Flipping several years forward, the panel discussed the unimaginably rich data future historians will have at their fingertips (think Street View, circa 2050) compared with the data we have on previous centuries today.
And the questions that arise when we’re faced with what the author William Gibson describes as our generation’s "consensual hallucination" about what we consume or own: so who inherits your iTunes when you die? And if you can capture the things we don’t need to touch (eg. a picture on a wall) virtually, do you need to own them? Does more value get ascribed to things that are physically there?
Back to life, back to identity
This brought us back to an exploration of identity, specifically our human right to anonymity versus our sociocultural need for authenticity. Are data tools actually distorting human identity online or offering a better representation?
Beaumont-Thomas is quick to point out that, despite the importance of appearing authentic to one another, the "personas we create are an easily consumable version of ourselves, not the crazy thoughts in our head".
Google and Facebook would argue the latter: neither allows a user to participate on their social platforms unless they are open about precisely who they are. In their view, this improves the search experience for users, ensures fair and accurate attribution or credit to a source and helps deter trolls and spambots, whilst also, of course, protecting their own revenue streams.

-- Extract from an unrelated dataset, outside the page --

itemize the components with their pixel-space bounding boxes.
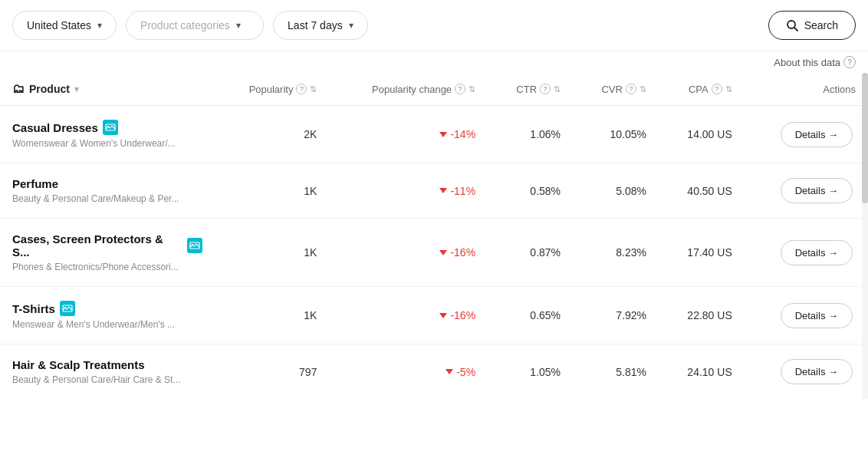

Relying on "you being you", so that you can be effectively targeted and reached with advertising. 4chan’s founder, Christopher Poole, puts forward a counter-argument: "Google and Facebook sort of think of you as a mirror. That you have one reflection. And the reflection that you see in that mirror is what everyone else sees. Not true: people are multi-faceted, people are more like diamonds. Identity is very complex – we ought to allow that flexibility in a web product."
Whatever happens, this stuff isn’t going away
As Matsuda put it: "Bridges between our online persona and physical self are going to happen, it’s just a matter of how it's done and when."
And boundaries continue to be pushed at the fringes – whether that be biologists at Berkeley pioneering ways to read our minds or Anonymous' latest release of a hacked call between the Met and the FBI – providing radical provocation around data and privacy that will take society some time to come to terms with.
So why shouldn't we run for the hills? Well, we humans are programmed to seek out choice and difference.
We tend to self-regulate when backed into a corner… eventually. For the majority right now, our digital social experiences are governed by our own personal rules about how much we wish to reveal about ourselves, within a framework dictated to us by the existing mainstream social platforms.
Platforms that are, to be fair, themselves in a constant state of evolution. Together, we’re going to have to deal with what we’ve got and slowly find new ways to create more sophisticated personas to suit us.
As Mason added in closing at the event: "The tools we have today are not the tools we’ll have tomorrow – we’re naïve if we think so." To which Reid responded: "It’ll be our fault at the end of the day.
There is no swooping external force, tearing at our freedom. (The good news is) We're extremely good at surviving."